**WORK REQUEST:** Begin with the line containing "bastante sencilla: Necesitas" and end with the last line of the data below; return those lines exactly, and only those.

**DATA SHOWN:**

#####

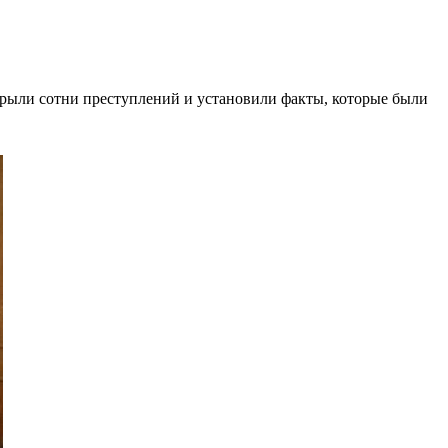
крыли сотни преступлений и установили факты, которые были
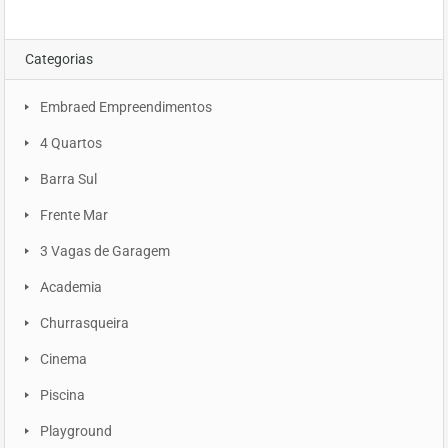
Categorias
Embraed Empreendimentos
4 Quartos
Barra Sul
Frente Mar
3 Vagas de Garagem
Academia
Churrasqueira
Cinema
Piscina
Playground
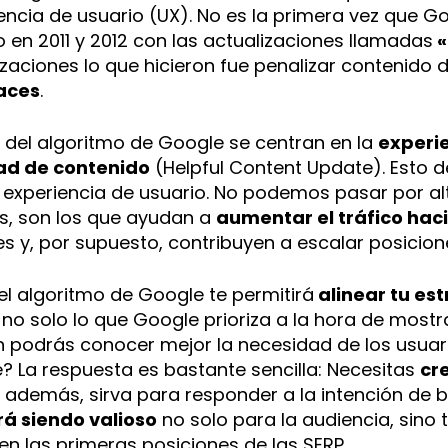
iencia de usuario (UX). No es la primera vez que 
izo en 2011 y 2012 con las actualizaciones llamadas
«
zaciones lo que hicieron fue penalizar contenido 
aces
.
s del algoritmo de Google se centran en la
experie
dad de contenido
(Helpful Content Update). Esto 
experiencia de usuario. No podemos pasar por al
os, son los que ayudan a
aumentar el tráfico hac
 y, por supuesto, contribuyen a escalar posicione
el algoritmo de Google te permitirá
alinear tu es
 no solo lo que Google prioriza a la hora de mostr
podrás conocer mejor la necesidad de los usuario
? La respuesta es bastante sencilla: Necesitas
cr
, además, sirva para responder a la intención de b
irá siendo valioso
no solo para la audiencia, sino 
en las primeras posiciones de las SERP.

#####

**TASK OUTPUT:**
? La respuesta es bastante sencilla: Necesitas
cr
, además, sirva para responder a la intención de b
irá siendo valioso
no solo para la audiencia, sino 
en las primeras posiciones de las SERP.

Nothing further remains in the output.